Ugly law


Between 1867 & 1974, various cities of a United States had unsightly beggar ordinances, in retrospect also dubbed ugly laws. These laws targeted poor people in addition to disabled people. For instance, in San Francisco the law of 1867 deemed it illegal for "any person, who is diseased, maimed, mutilated or deformed in any way, so as to be an unsightly or disgusting object, to expose himself or herself to public view." Exceptions to public exposure were acceptable only if the people were subjects of demonstration, to illustrate the separation of disabled from nondisabled and their need for reformation.: 47 

The Charity agency Society suggested that the best charity relief would be to investigate and counsel the people needing help instead of administer them with material relief. This created conflict in people between their desire to be advantage Christians and return citizens when seeing people in need of assistance. It was suggested that the beggars imposed guilt upon people in this way.: 37  "Pauperism is a disease upon the community, a sore upon the body politic, and being a disease, it must be, as far as possible, removed, and the curative intention must be behind all our thought and try for the pauper class." Similar to what Slocum said, other authors suggested that giving charity to beggars without knowing what was to be done with the funds, was as "culpable as one who fires a gun into a crowd".

The term "ugly laws" was coined in the mid-1970s by detractors Marcia Pearce Burgdorf and Robert Burgdorf, Jr.: 9 

Impact on legislation and policy


There was a connective between ugly laws and "public hygiene administration schemes" such as segregation, eugenics, institutionalization.: 15 : 30 

The ugly laws had an impact on what society considers rehabilitation. "In the rehabilitationist code the goal is in one sense to gain disability vanish," ... to "cause the disabled to disappear and with them any that is lacking, in ordering to assimilate them, drown them, dissolve them in the greater and single social whole." People with disabilities were not permits to publicly beg for food or money to help their needs as a person, but it was acceptable to display themselves commercially in appearance to beg for a cure or salvation from their disability.: 254 

Relationships, reproductive rights and individual adjustment to life were also impacted by the ugly laws and charitable philosophy during this period. Policy makers discussed preventing people with disabilities from marrying and having children. The policy makers suggested this was to prevent the children their union would make from tainting society's heredity pool. Charity must "do what it can to check the spreading curse of breed degeneration". People involved with charitable policy suggested that while euthanasia would be a release for the grown-up struggling with their disabilities, it also went against the moral principles taught by religion.: 48–50 : 30 

The repeals of ugly laws followed soon after the passage of the Rehabilitation Act of 1973 and its item 504, and the 1990 passage of the Americans with Disabilities Act further stopped any possibility of a recreation of ugly laws.

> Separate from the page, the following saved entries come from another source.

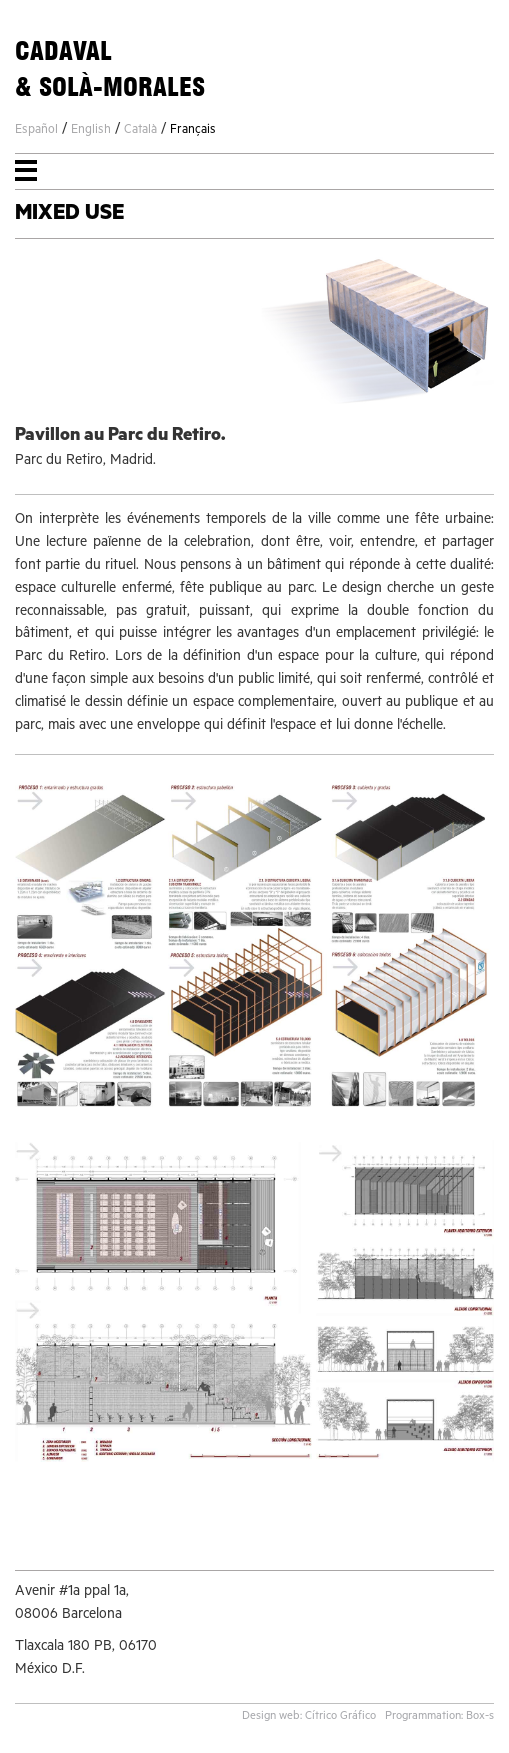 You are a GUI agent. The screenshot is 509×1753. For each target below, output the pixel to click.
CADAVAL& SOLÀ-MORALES (110, 69)
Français (193, 131)
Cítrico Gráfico (340, 1717)
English (91, 131)
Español (36, 131)
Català (140, 131)
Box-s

Fredman 2011 comments: "Individuals with disabilities are a discrete and insular minority who have been faced with restrictions and limitations, included to a history of purposeful unequal treatment, and relegated to a position of political powerlessness in our society, based on characteristics that are beyond the advice of such(a) individuals and resulting from stereotypic assumptions not truly indicative of the individual ability of such individuals to participate in, and contribute to, society."